Re: 2 Tibetan characters and one alias do not obey names rules

From: Andrew West (
Date: Fri Mar 19 2010 - 15:40:35 CST

  • Next message: Benjamin Rossen: "super- and subscripted characters"

    On 19 March 2010 17:41, Asmus Freytag <> wrote:
    >> 24.2 Name formation
    >> An entity names shall consist only of the following characters
    >> • DIGIT ZERO through DIGIT NINE,
    >> • SPACE,
    >> • HYPHEN-MINUS, and
    >> • FULL STOP if the entity being named is a collection
    >> The first character in an entity name shall be a Latin capital letter.
    > The actual rules for *character* names have always been that the
    > first character in a *word* (i.e. following a space, or start of name)
    > must be a Latin capital letter, except that hyphen-minus may start any
    > word but the first.

    ISO/IEC 10646: 2003 Annex L Rule 1 states that "Names of characters
    may also include digits 0 to 9 (provided that a digit is not the first
    character in a word)" which agrees with what you say.

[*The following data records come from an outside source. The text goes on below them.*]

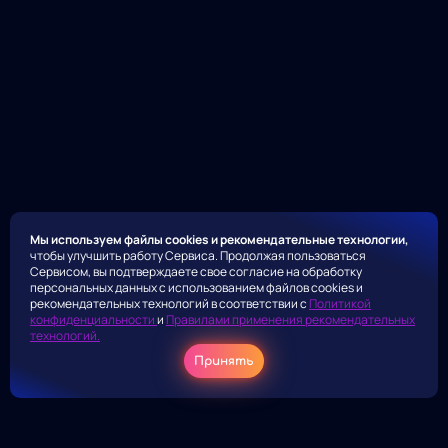
Мы используем файлы cookies и рекомендательные технологии,
чтобы улучшить работу Сервиса. Продолжая пользоваться
Сервисом, вы подтверждаете свое согласие на обработку
персональных данных с использованием файлов cookies и
рекомендательных технологий в соответствии с
Политикой
конфиденциальности
и
Правилами применения рекомендательных
технологий.
Принять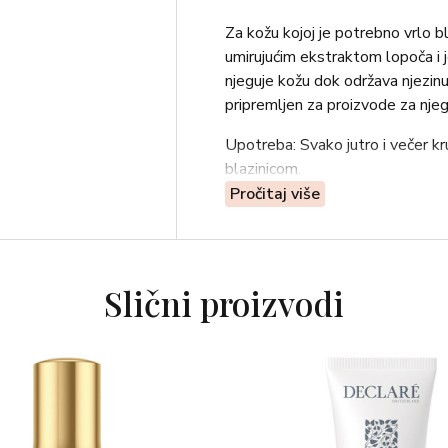
Za kožu kojoj je potrebno vrlo b
umirujućim ekstraktom lopoča i 
njeguje kožu dok održava njezinu
pripremljen za proizvode za njegu
Upotreba: Svako jutro i večer kr
blazinicom.
Pročitaj više
Za normalnu do suhu kožu.
Slični proizvodi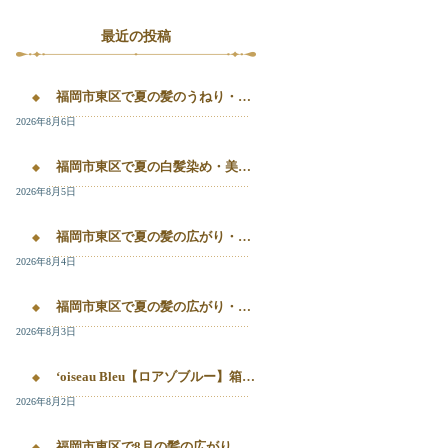
最近の投稿
福岡市東区で夏の髪のうねり・白髪染め・美容液カラーを相談するなら｜箱崎・千早のL’oiseau Bleu
2026年8月6日
福岡市東区で夏の白髪染め・美容液カラー・髪質改善を相談したい方へ｜箱崎・千早のL’oiseau Bleu
2026年8月5日
福岡市東区で夏の髪の広がり・白髪染め・美容液カラーを相談したい方へ｜箱崎・千早のL’oiseau Bleu
2026年8月4日
福岡市東区で夏の髪の広がり・白髪染め・美容液カラーを相談したい方へ｜箱崎・千早のL’oiseau Bleu
2026年8月3日
‘oiseau Bleu【ロアゾブルー】箱崎店】 福岡市東区箱崎で、夏の白髪染めやカラー後の毛先のパサつき、髪の艶不足が気になる方へ。
2026年8月2日
福岡市東区で8月の髪の広がり・白髪染め・美容液カラーを相談するなら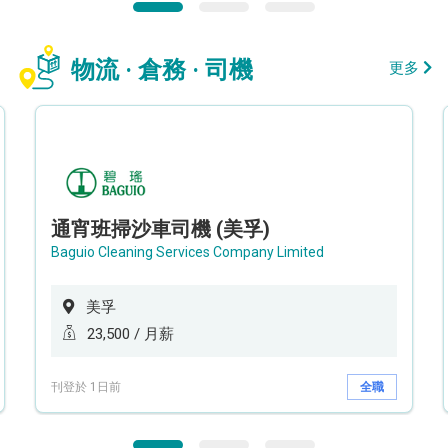
物流 · 倉務 · 司機
更多
通宵班掃沙車司機 (美孚)
Baguio Cleaning Services Company Limited
美孚
23,500 / 月薪
刊登於 1日前
全職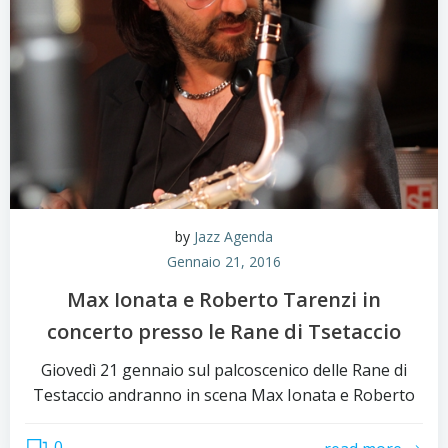
by
Jazz Agenda
Gennaio 21, 2016
Max Ionata e Roberto Tarenzi in
concerto presso le Rane di Tsetaccio
Giovedì 21 gennaio sul palcoscenico delle Rane di
Testaccio andranno in scena Max Ionata e Roberto
0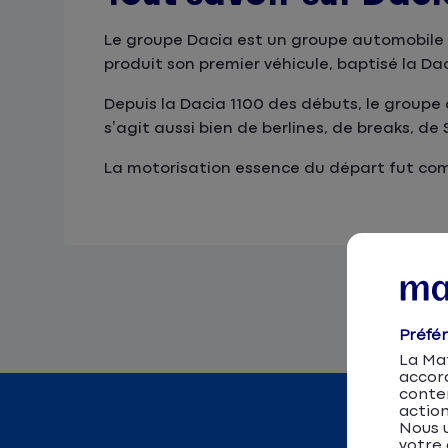
Le groupe Dacia est un groupe automobile ro
produit son premier véhicule, baptisé la Dac
Depuis la Dacia 1100 des débuts, le groupe 
s’agit aussi bien de berlines, de breaks, 
La motorisation essence du départ fut comp
Préfé
La Mat
accor
conten
action
Nous u
votre 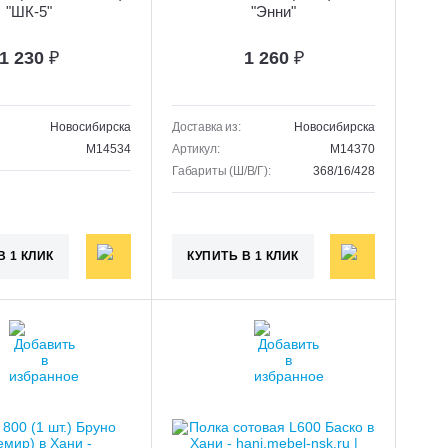
"ШК-5"
"Энни"
1 230
₽
1 260
₽
Новосибирска
Доставка из:
Новосибирска
M14534
Артикул:
M14370
Габариты (Ш/В/Г):
368/16/428
В 1 КЛИК
КУПИТЬ В 1 КЛИК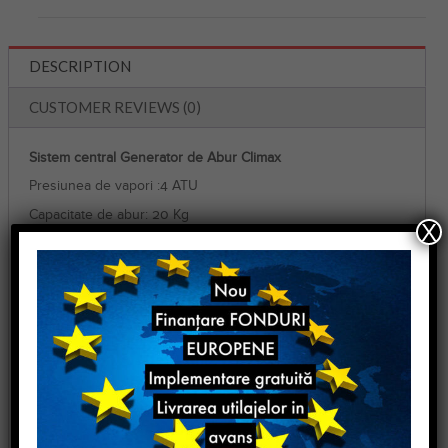
DESCRIPTION
CUSTOMER REVIEWS (0)
Sistem central Generator de Abur Climax
Presiunea de vapori :4 ATU
Capacitate de abur: 20 Kg
X
Stocare cu abur : 20 Kg
Putere de rezistență: 20 KW
Motor cu apă : 0.75 KW
Voltaj : 380 V
Climax
Sistem central Generator de Abur
Este 100% sigur. Este produs conform Normelor CE.
Are o construcție solidă și este ergonomică la utilizare.
Datorita sistemului de pompare, alimentarea cu apa este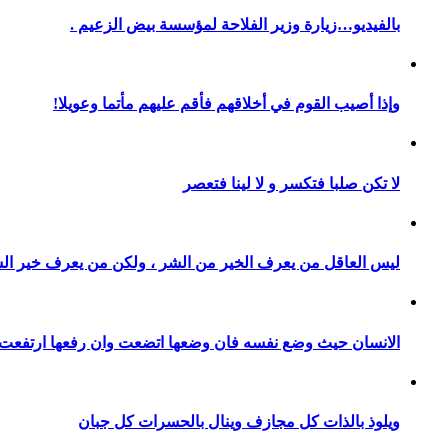
بالفيديو…زيارة وزير الفلاحة لمؤسسة بيض الزعيم .
وإذا أصيب القوم في أخلاقهم فأقم عليهم مأتما وعويلا!
لا تكن صلبا فتكسر و لا لينا فتعصر
ليس العاقل من يعرف الخير من الشر ، ولكن من يعرف خير ال
الانسان حيث وضع نفسه فان وضعها اتضعت وان رفعها ارتفعت
ويلوذ بالذات كل مجازف وينال بالحسرات كل جبان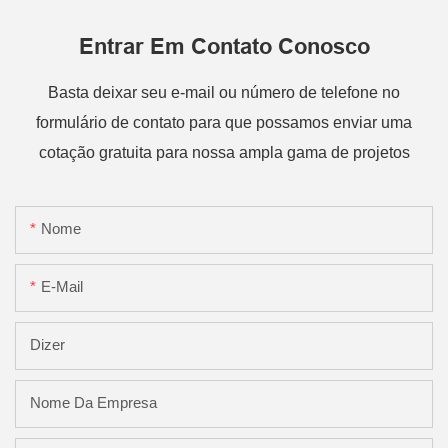
Entrar Em Contato Conosco
Basta deixar seu e-mail ou número de telefone no
formulário de contato para que possamos enviar uma
cotação gratuita para nossa ampla gama de projetos
Nome
E-Mail
Dizer
Nome Da Empresa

    > I've not been aware that this was changed deliberately, so to me, the
    > above statement of the rules seem to contain an editing mistake resulting
    > from their recent reformulation.

    I think you are right. There seems to be an omission here, with the
    result that these rules do not concur with R2 in the TUS text.

    R2 Digits do not occur as the first character of a character name, nor
    immediately following a space character.

    Luckily there is still time time to fix that in the FCD ballot.

    >> The last character in an entity name shall be either a Latin capital
    >> letter or a Digit.
    > This seems to needlessly rule out a hypothetical
    > While this may not occur as a part of Tibetan characters
    > as far as they have been encompassed, it looks like an
    > unnecessary restriction in the face of future naming
    > requirements for this and other scripts.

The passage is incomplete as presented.